Non-Hodgkin lymphoma (NHL) is a common malignancy in the hematologic system, and traditional therapy has limited efficacy for people with recurrent/refractory NHL (R/R NHL), especially for patients with diffuse large B cell lymphoma (DLBCL). Chimeric antigen receptor (CAR) T-cell therapy is a novel and effective immunotherapy strategy for R/R hematopoietic malignancies, but relapses can occur due to the loss of CAR-T cells in vivo or the loss of antigen. One strategy to avoid antigen loss after CAR-T cell therapy is to target one more antigen simultaneously. Tandem CAR targeting CD19 and CD22 has demonstrated the reliability of tandem CAR-T cell therapy for R/R B-ALL. This study explores the therapeutic potential of tandem CD19/20 CAR-T in the treatment of R/R B cell NHL. The efficacy and safety of autologous CD19/20 CAR-T cells in eleven R/R B cell NHL adult patients were evaluated in an open-label, single-arm trial. Most patients achieved complete response, exhibiting the efficacy and safety of tandem CD19/20 CAR-T cells. The TCR repertoire diversity of CAR-T cells decreased after infusion. The expanded TCR clones in vivo were mainly derived from TCR clones that had increased expression of genes associated with immune-related signaling pathways from the infusion product (IP). The kinetics of CAR-T cells in vivo were linked to an increase in the expression of genes related to immune response and cytolysis/cytotoxicity.

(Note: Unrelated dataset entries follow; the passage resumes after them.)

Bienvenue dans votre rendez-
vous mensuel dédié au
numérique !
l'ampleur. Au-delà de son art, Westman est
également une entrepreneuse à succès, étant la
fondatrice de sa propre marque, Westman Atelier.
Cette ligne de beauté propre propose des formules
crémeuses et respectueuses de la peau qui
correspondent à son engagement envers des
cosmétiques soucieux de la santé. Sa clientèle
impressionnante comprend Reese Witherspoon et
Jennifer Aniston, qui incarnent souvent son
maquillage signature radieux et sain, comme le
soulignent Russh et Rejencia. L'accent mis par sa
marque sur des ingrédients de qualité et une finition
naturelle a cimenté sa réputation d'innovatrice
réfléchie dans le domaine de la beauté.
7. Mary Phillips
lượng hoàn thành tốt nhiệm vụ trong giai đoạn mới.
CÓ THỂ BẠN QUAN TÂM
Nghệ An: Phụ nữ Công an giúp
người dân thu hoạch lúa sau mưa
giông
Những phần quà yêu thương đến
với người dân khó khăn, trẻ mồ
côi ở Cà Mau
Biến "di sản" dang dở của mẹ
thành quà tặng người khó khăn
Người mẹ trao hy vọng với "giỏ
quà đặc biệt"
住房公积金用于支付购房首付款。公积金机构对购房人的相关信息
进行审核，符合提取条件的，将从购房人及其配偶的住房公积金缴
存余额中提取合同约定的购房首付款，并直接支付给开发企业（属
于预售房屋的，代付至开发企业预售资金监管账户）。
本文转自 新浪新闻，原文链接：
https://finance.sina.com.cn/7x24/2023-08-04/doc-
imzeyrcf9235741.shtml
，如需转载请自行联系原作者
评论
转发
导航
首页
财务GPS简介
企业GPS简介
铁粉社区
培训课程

非霍奇金淋巴瘤 （NHL） 是血液系统中常见的恶性肿瘤，传统疗法对复发/难治性 NHL （R/R NHL） 患者的疗效有限，尤其是对于弥漫性大 B 细胞淋巴瘤 （DLBCL） 患者。嵌合抗原受体 （CAR） T 细胞疗法是一种针对 R/R 造血系统恶性肿瘤的新型有效免疫治疗策略，但由于体内 CAR-T 细胞的丢失或抗原的丢失，可能会发生复发。避免 CAR-T 细胞治疗后抗原丢失的一种策略是同时靶向另一种抗原。靶向 CD19 和 CD22 的串联 CAR 已经证明了串联 CAR-T 细胞疗法治疗 R/R B-ALL 的可靠性。本研究探讨了串联 CD19/20 CAR-T 治疗 R/R B 细胞 NHL 的治疗潜力。在一项开放标签的单臂试验中评估了自体 CD19/20 CAR-T 细胞在 11 例 R/R B 细胞 NHL 成年患者中的疗效和安全性。大多数患者达到完全缓解，表现出串联 CD19/20 CAR-T 细胞的有效性和安全性。输注后 CAR-T 细胞的 TCR 库多样性降低。体内扩增的 TCR 克隆主要来源于输液产物 （IP） 中与免疫相关信号通路相关的基因表达增加的 TCR 克隆。CAR-T 细胞在体内的动力学与免疫反应和细胞溶解/细胞毒性相关基因表达的增加有关。